● What you have to do:
What is needed is an exact transcription of the line containing "波發送♡心動的漫畫時刻」" and every line after it through the end of the entries below, with no pictures.

● Data provided:

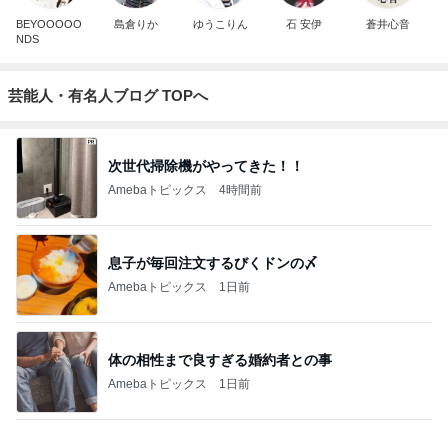
BEYOOOOO
島倉りか
ゆうこりん
石 安伊
蒼井心音
NDS
芸能人・有名人ブログ TOPへ
次世代掃除機がやってきた！！
Amebaトピックス
4時間前
息子が毎回注文するびくドンの〆
Amebaトピックス
1日前
体の相性まで良すぎる婚約者との事
Amebaトピックス
1日前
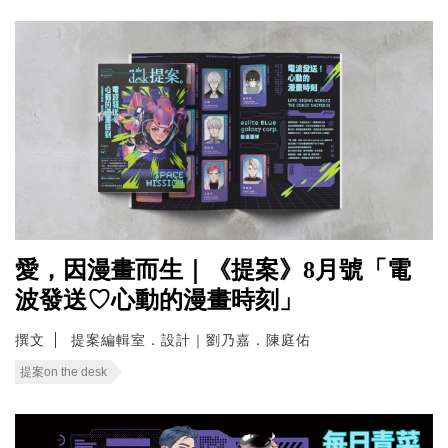
愛，因漫畫而生｜《提案》8月號「電
波發送♡心動的漫畫時刻」
撰文
提案編輯室．設計｜劉乃嘉．陳庭佑
提案on the desk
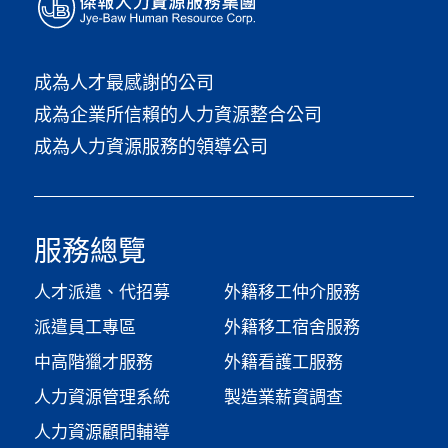
成為人才最感謝的公司
成為企業所信賴的人力資源整合公司
成為人力資源服務的領導公司
服務總覽
人才派遣、代招募
外籍移工仲介服務
派遣員工專區
外籍移工宿舍服務
中高階獵才服務
外籍看護工服務
人力資源管理系統
製造業薪資調查​
人力資源顧問輔導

● Solution for this problem:
波發送♡心動的漫畫時刻」
撰文
提案編輯室．設計｜劉乃嘉．陳庭佑
提案on the desk
成為人才最感謝的公司
成為企業所信賴的人力資源整合公司
成為人力資源服務的領導公司
服務總覽
人才派遣、代招募
外籍移工仲介服務
派遣員工專區
外籍移工宿舍服務
中高階獵才服務
外籍看護工服務
人力資源管理系統
製造業薪資調查​
人力資源顧問輔導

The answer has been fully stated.